_GOAL OF THE EXERCISE_: What you write must be the lines from the one holding "tutto TRENO..." through the final line of the records below, reproduced exactly, minus the pictures.

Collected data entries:

Segment Open

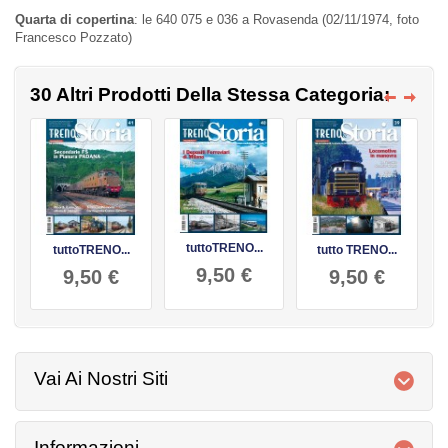
Quarta di copertina
: le 640 075 e 036 a Rovasenda (02/11/1974, foto
Francesco Pozzato)
30 Altri Prodotti Della Stessa Categoria:
tuttoTRENO...
tuttoTRENO...
tutto TRENO...
9,50 €
9,50 €
9,50 €
Vai Ai Nostri Siti
Informazioni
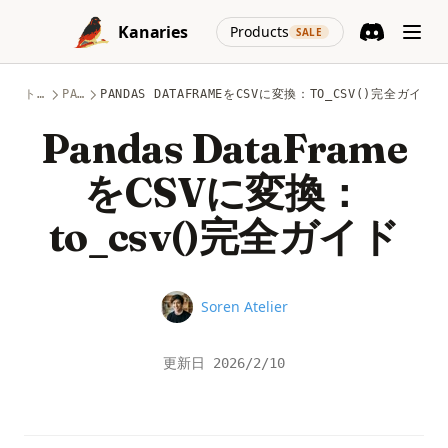
Skip to content
(opens in a new
Kanaries
Products
SALE
Discord
(opens in a n
トピック
PANDAS
PANDAS DATAFRAMEをCSVに変換：TO_CSV()完全ガイド
Pandas DataFrame
をCSVに変換：
to_csv()完全ガイド
Name
Soren Atelier
更新日
2026/2/10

Segment Closed

_WRITTEN REPLY_:
tutto TRENO...
9,50 €
9,50 €
9,50 €
Vai Ai Nostri Siti
Informazioni
Skip to content
(opens in a new
Kanaries
Products
SALE
Discord
(opens in a n
トピック
PANDAS
PANDAS DATAFRAMEをCSVに変換：TO_CSV()完全ガイド
Pandas DataFrame
をCSVに変換：
to_csv()完全ガイド
Name
Soren Atelier
更新日
2026/2/10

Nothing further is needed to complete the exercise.